The story
Arrêtez-vous un instant et laissez votre regard courir le long des façades colorées de la rue de Turenne. Vous êtes ici dans l’un des recoins les plus photographiés de Colmar, au seuil de la célèbre Petite Venise. Mais sous les géraniums éclatants et le charme paisible des canaux, se cache une histoire faite de labeur acharné et de coups d’éclat militaires.
Regardez cette magnifique demeure du quinzième siècle qui se dresse devant vous. Avec ses pans de bois savamment imbriqués et ses fenêtres à meneaux, elle est le témoin privilégié de la Renaissance rhénane. Admirez la verticalité de sa structure : à l'époque, ces maisons n’étaient pas seulement des lieux de vie, mais de véritables outils de travail.
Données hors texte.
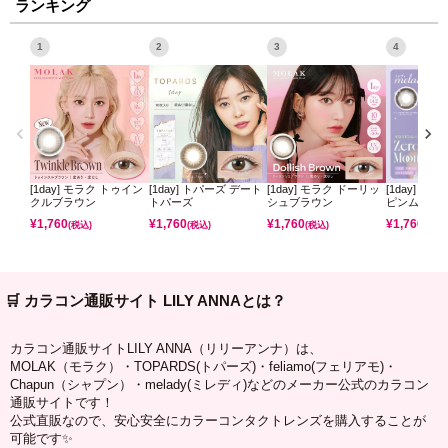
ランキング
1
2
3
4
[1day] モラク トゥイン
[1day] トパーズ デート
[1day] モラク ドーリッ
[1day] ミ
クルブラウン
トパーズ
シュブラウン
ピンムーン
¥
1,760
¥
1,760
¥
1,760
¥
1,760
(税込)
(税込)
(税込)
(税込)
🛒 カラコン通販サイト LILY ANNAとは？
カラコン通販サイトLILY ANNA（リリーアンナ）は、
MOLAK（モラク）・TOPARDS(トパーズ)・feliamo(フェリアモ)・
Chapun（シャプン）・melady(ミレディ)などのメーカー公式のカラコン
通販サイトです！
公式直販なので、安心安全にカラーコンタクトレンズを購入することが
可能です✨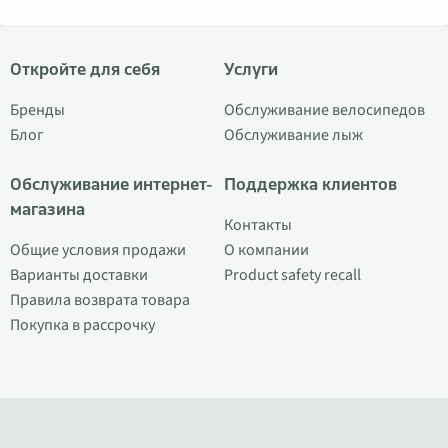
Откройте для себя
Услуги
Бренды
Обслуживание велосипедов
Блог
Обслуживание лыж
Обслуживание интернет-
Поддержка клиентов
магазина
Контакты
Общие условия продажи
О компании
Варианты доставки
Product safety recall
Правила возврата товара
Покупка в рассрочку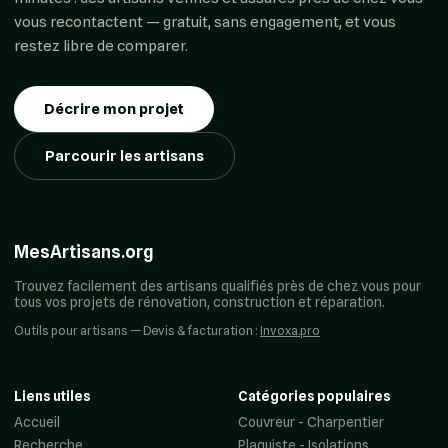
vous recontactent — gratuit, sans engagement, et vous
restez libre de comparer.
Décrire mon projet
Parcourir les artisans
MesArtisans.org
Trouvez facilement des artisans qualifiés près de chez vous pour
tous vos projets de rénovation, construction et réparation.
Outils pour artisans — Devis & facturation :
Invoxa.pro
Liens utiles
Catégories populaires
Accueil
Couvreur - Charpentier
Recherche
Plaquiste - Isolations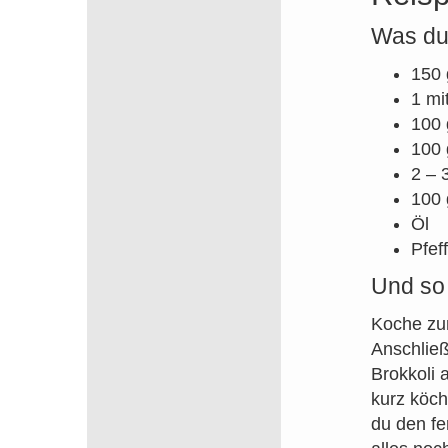
Was du
150 
1 mi
100 
100 
2 – 
100 
Öl
Pfef
Und so 
Koche zu
Anschließ
Brokkoli 
kurz köch
du den fe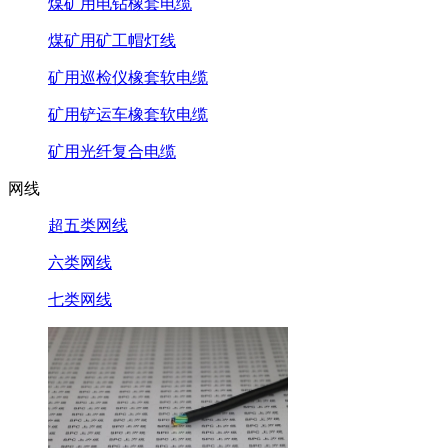
煤矿用电钻橡套电缆
煤矿用矿工帽灯线
矿用巡检仪橡套软电缆
矿用铲运车橡套软电缆
矿用光纤复合电缆
网线
超五类网线
六类网线
七类网线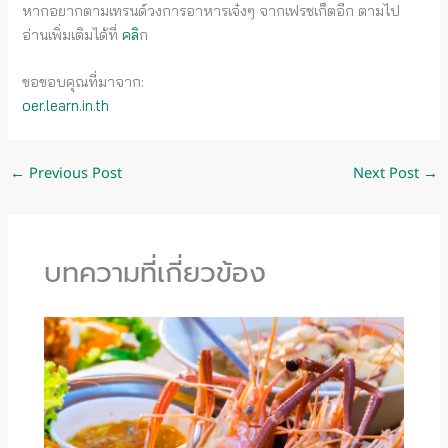
หากอยากตามเทรนด์วงการอาหารเจ๋งๆ จากเฟรชเก็ตอีก ตามไป
อ่านเพิ่มเติมได้ที่
คลิ
ก
ขอขอบคุณที่มาจาก:
oer.learn.in.th
←
Previous Post
Next Post
→
บทความที่เกี่ยวข้อง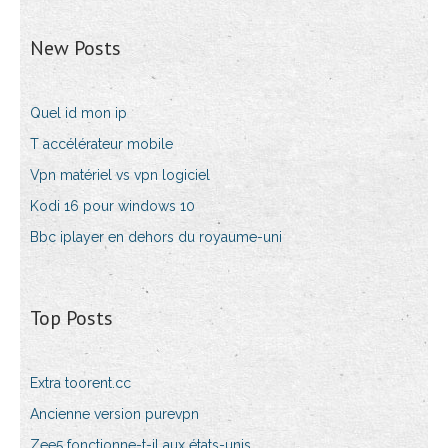
New Posts
Quel id mon ip
T accélérateur mobile
Vpn matériel vs vpn logiciel
Kodi 16 pour windows 10
Bbc iplayer en dehors du royaume-uni
Top Posts
Extra toorent.cc
Ancienne version purevpn
Zee5 fonctionne-t-il aux états-unis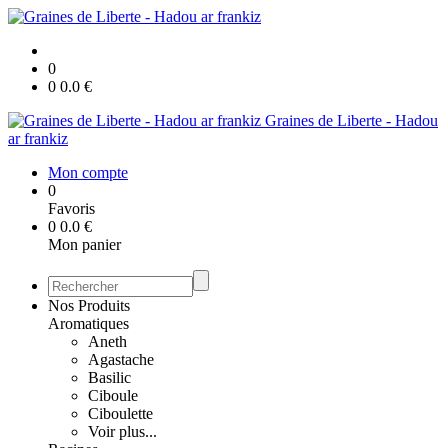
0
0
0.0
€
Graines de Liberte - Hadou
ar frankiz
Mon compte
0
Favoris
0
0.0
€
Mon panier
Nos Produits
Aromatiques
Aneth
Agastache
Basilic
Ciboule
Ciboulette
Voir plus...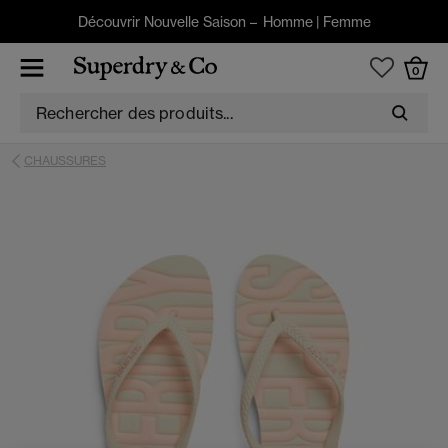
Découvrir Nouvelle Saison –
Homme
|
Femme
0
CHAUSSURES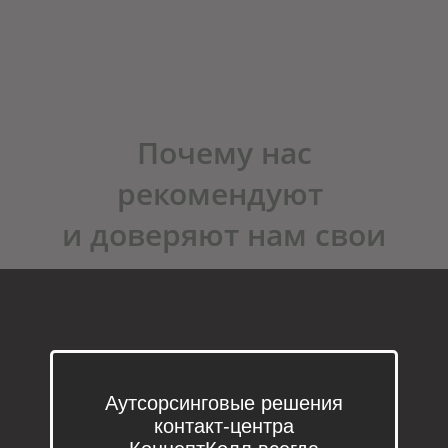
Почему нас
рекомендуют
и доверяют нам свои
проекты
Аутсорсинговые решения
контакт-центра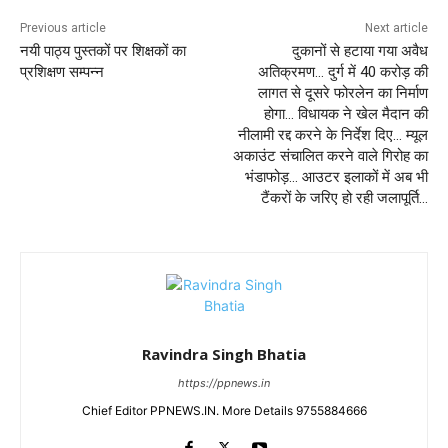
Previous article
Next article
नयी पाठ्य पुस्तकों पर शिक्षकों का
दुकानों से हटाया गया अवैध
प्रशिक्षण सम्पन्न
अतिक्रमण… दुर्ग में 40 करोड़ की
लागत से दूसरे फोरलेन का निर्माण
होगा… विधायक ने खेल मैदान की
नीलामी रद्द करने के निर्देश दिए… म्यूल
अकाउंट संचालित करने वाले गिरोह का
भंडाफोड़… आउटर इलाकों में अब भी
टैंकरों के जरिए हो रही जलापूर्ति…
Ravindra Singh Bhatia
https://ppnews.in
Chief Editor PPNEWS.IN. More Details 9755884666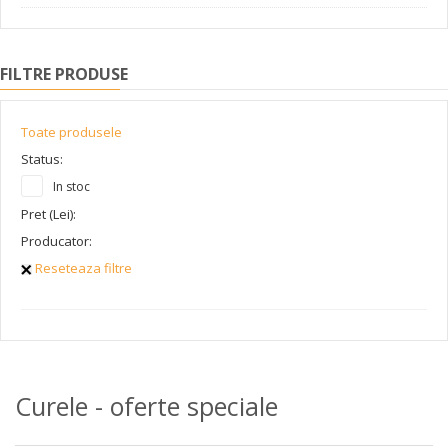
FILTRE PRODUSE
Toate produsele
Status:
In stoc
Pret (Lei):
Producator:
Reseteaza filtre
Curele - oferte speciale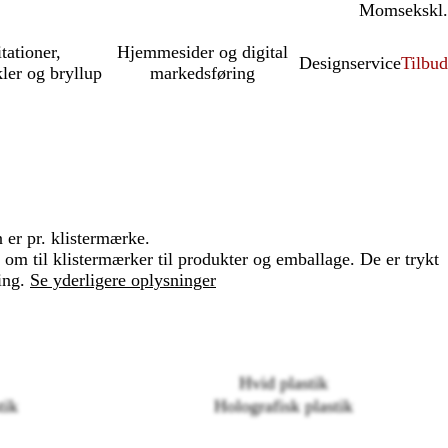
Moms
inkl.
ekskl.
itationer,
Hjemmesider og digital
Designservice
Tilbud
kler og bryllup
markedsføring
er pr. klistermærke.
 om til klistermærker til produkter og emballage. De er trykt
ing.
Se yderligere oplysninger
Hvid plastik
Loading
tik
Holografisk plastik
options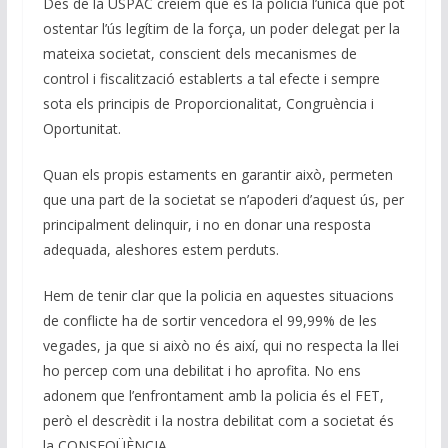
Des de la USPAC creiem que és la policia l’única que pot
ostentar l’ús legítim de la força, un poder delegat per la
mateixa societat, conscient dels mecanismes de
control i fiscalització establerts a tal efecte i sempre
sota els principis de Proporcionalitat, Congruència i
Oportunitat.
Quan els propis estaments en garantir això, permeten
que una part de la societat se n’apoderi d’aquest ús, per
principalment delinquir, i no en donar una resposta
adequada, aleshores estem perduts.
Hem de tenir clar que la policia en aquestes situacions
de conflicte ha de sortir vencedora el 99,99% de les
vegades, ja que si això no és així, qui no respecta la llei
ho percep com una debilitat i ho aprofita. No ens
adonem que l’enfrontament amb la policia és el FET,
però el descrèdit i la nostra debilitat com a societat és
la CONSEQÜÈNCIA.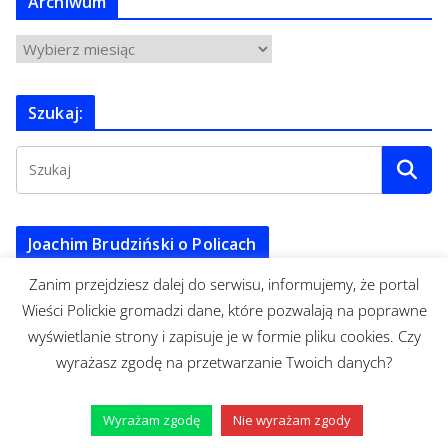
Archiwum
A
r
c
Szukaj:
h
i
w
u
m
Joachim Brudziński o Policach
Zanim przejdziesz dalej do serwisu, informujemy, że portal
Wieści Polickie gromadzi dane, które pozwalają na poprawne
wyświetlanie strony i zapisuje je w formie pliku cookies. Czy
wyrażasz zgodę na przetwarzanie Twoich danych?
Wyrażam zgodę
Nie wyrażam zgody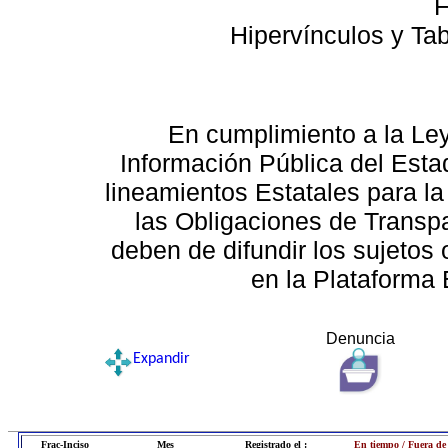
F
Hipervínculos y Ta
En cumplimiento a la Le
Información Pública del Esta
lineamientos Estatales para la
las Obligaciones de Transp
deben de difundir los sujetos 
en la Plataforma 
Denuncia
Expandir
Frac-Inciso
Mes
Registrado el :
En tiempo / Fuera de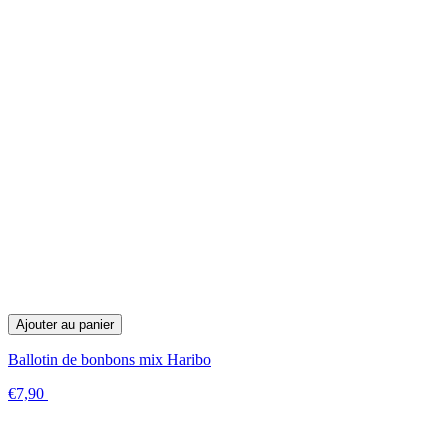
Ajouter au panier
Ballotin de bonbons mix Haribo
€7,90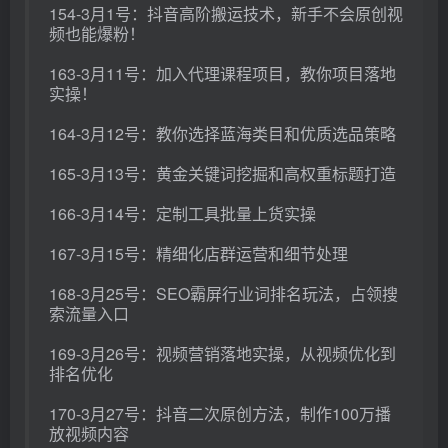
154-3月1号：抖音高阶搬运技术，新手不会原创视
频也能爆粉！
163-3月11号：加入代理课程项目，教你项目落地
实操！
164-3月12号：教你选择蓝海类目和优质选品策略
165-3月13号：黄金关键词挖掘和高权重标题打造
166-3月14号：定制工具批量上货实操
167-3月15号：精细化店群运营和细节处理
168-3月25号：SEO霸屏行业词排名玩法，占领搜
索流量入口
169-3月26号：视频营销落地实操，从视频优化到
排名优化
170-3月27号：抖音二次原创方法，制作100万播
放视频内容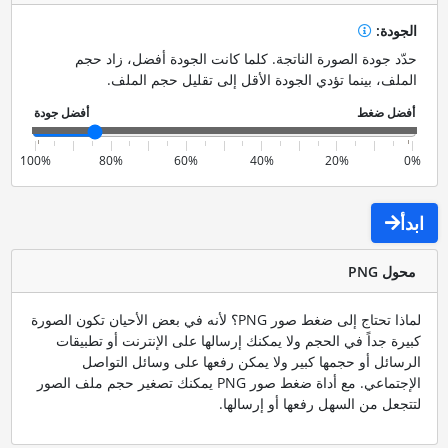
الجودة:
حدّد جودة الصورة الناتجة. كلما كانت الجودة أفضل، زاد حجم
الملف، بينما تؤدي الجودة الأقل إلى تقليل حجم الملف.
100%
80%
60%
40%
20%
0%
ابدأ
محول PNG
لماذا تحتاج إلى ضغط صور PNG؟ لأنه في بعض الأحيان تكون الصورة
كبيرة جداً في الحجم ولا يمكنك إرسالها على الإنترنت أو تطبيقات
الرسائل أو حجمها كبير ولا يمكن رفعها على وسائل التواصل
الإجتماعي. مع أداة ضغط صور PNG يمكنك تصغير حجم ملف الصور
لتتجعل من السهل رفعها أو إرسالها.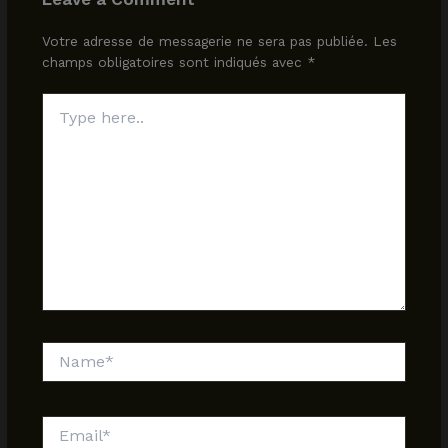
Votre adresse de messagerie ne sera pas publiée.
Les
champs obligatoires sont indiqués avec
*
Type
here..
Name*
Email*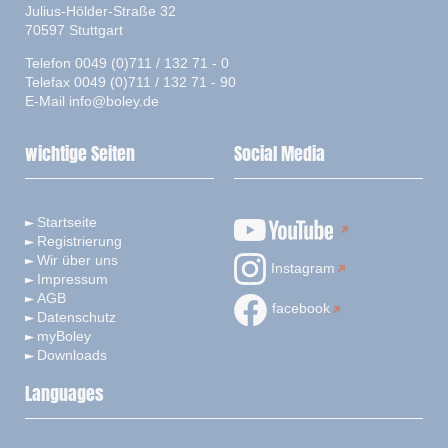
Julius-Hölder-Straße 32
70597 Stuttgart
Telefon 0049 (0)711 / 132 71 - 0
Telefax 0049 (0)711 / 132 71 - 90
E-Mail
info@boley.de
wichtige Seiten
Social Media
Startseite
Registrierung
Wir über uns
Instagram
Impressum
AGB
facebook
Datenschutz
myBoley
Downloads
Languages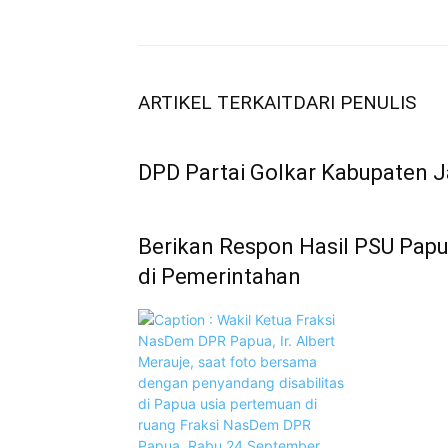
ARTIKEL TERKAIT
DARI PENULIS
DPD Partai Golkar Kabupaten J
Berikan Respon Hasil PSU Pap
di Pemerintahan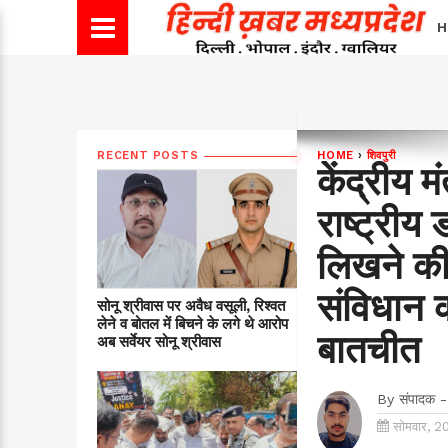
H
RECENT POSTS
HOME
›
शिवपुरी
केंद्रीय मं
राष्ट्री
लिखने की
संविधान क
सोनू श्रीवास पर अवैध वसूली, रिश्वत
लेने व बोतल में बिचने के लगे थे आरोप
बातचीत
अब सर्वेयर सोनू श्रीवास
By
संपादक -
सोमवार, 2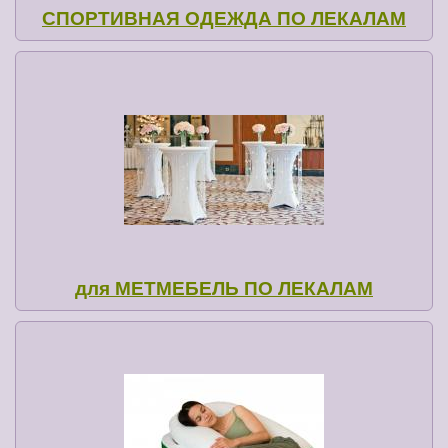
СПОРТИВНАЯ ОДЕЖДА ПО ЛЕКАЛАМ
для МЕТМЕБЕЛЬ ПО ЛЕКАЛАМ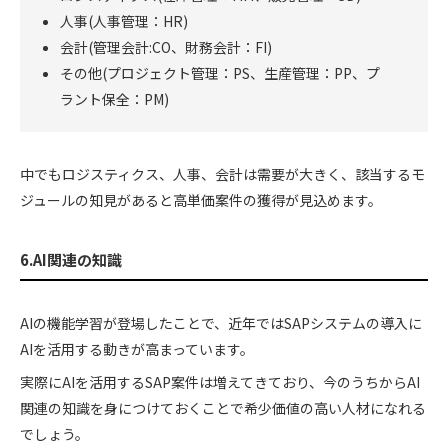
人事(人事管理：HR)
会計(管理会計:CO、財務会計：FI)
その他(プロジェクト管理：PS、生産管理：PP、プ
ラント保全：PM)
中でもロジスティクス、人事、会計は需要が大きく、該当するモ
ジュールの知見があると高単価案件の獲得が見込めます。
6.AI関連の知識
AIの機能学習が登場したことで、近年ではSAPシステムの導入に
AIを活用する動きが高まっています。
実際にAIを活用するSAP案件は増えてきており、今のうちからAI
関連の知識を身につけておくことで希少価値の高い人材になれる
でしょう。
Nous sommes dans l'ancien quartier des tanneurs. Si vous levez les yeux vers les toits, vous remarquerez souvent de larges ouvertures sous les combles. C’est là que les artisans faisaient sécher les peaux, profitant des courants d’air qui s’engouffraient entre les ruelles et la rivière Lauch toute proche.
L’odeur du cuir et des écorces de chêne flottait autrefois ici, bien loin du parfum des pâtisseries que l'on respire aujourd'hui. Mais pourquoi cette rue porte-t-elle le nom d’un maréchal de France ? Pour le comprendre, il faut remonter à l’hiver glacial de 1674.
À cette époque, l’Alsace est le théâtre de la guerre de Hollande. Les troupes impériales pensent que la saison interdit toute manœuvre d'envergure et prennent leurs quartiers d'hiver. C’est sans compter sur le génie tactique d'Henri de La Tour d'Auvergne, le maréchal de Turenne.
Dans un mouvement d'une audace folle, Turenne contourne les Vosges par l'ouest, dissimulant son armée derrière le rideau montagneux. Ses soldats marchent dans la neige, dans un silence de mort, pour surgir là où on ne les attendait absolument pas. Le 5 janvier 1675, il débouche par Turckheim, aux portes de Colmar, surprenant les coalisés qui n'ont d'autre choix que de battre en retraite de l'autre côté du Rhin.
Cette victoire stratégique assura le rattachement définitif de l’Alsace à la France de Louis XIV. En marchant sur ces pavés, imaginez le contraste entre la finesse de cette architecture du quinzième siècle, construite pour la paix du commerce, et le fracas des bottes des régiments de Turenne deux siècles plus tard. La rue de Turenne est ce trait d’union entre le Colmar médiéval des artisans de l’eau et le destin national de la province.
Prenez le temps de caresser du regard les sculptures sur le bois et le reflet de la Lauch sur les vitres anciennes. Ici, chaque pierre murmure que Colmar n'est pas qu'un décor de carte postale, mais un livre d'histoire à ciel ouvert, où la ténacité des tanneurs rencontre la fougue des grands capitaines.